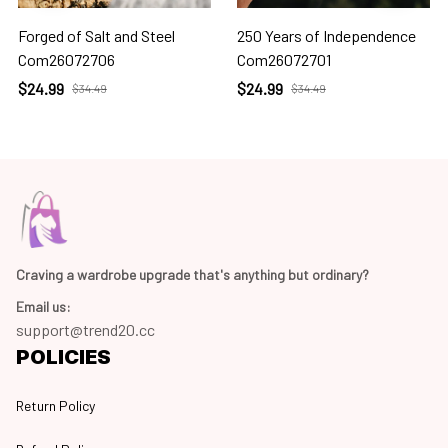
Forged of Salt and Steel
250 Years of Independence
Com26072706
Com26072701
$24.99
$24.99
$34.49
$34.49
Craving a wardrobe upgrade that's anything but ordinary? 
Email us:
support@trend20.cc
POLICIES
Return Policy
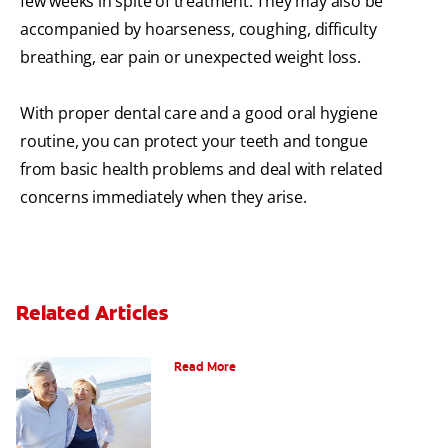
few weeks in spite of treatment. They may also be
accompanied by hoarseness, coughing, difficulty
breathing, ear pain or unexpected weight loss.
With proper dental care and a good oral hygiene
routine, you can protect your teeth and tongue
from basic health problems and deal with related
concerns immediately when they arise.
Related Articles
When Ear and Jaw Pain Indicates TMJ
Read More
Chew On This: Ice Crunching And Your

Exercise brief: Restate word for word each line of the data from the one with "concerns immediately when they arise." to the last, keeping both ends.

The answer:
concerns immediately when they arise.
Related Articles
When Ear and Jaw Pain Indicates TMJ
Read More
Chew On This: Ice Crunching And Your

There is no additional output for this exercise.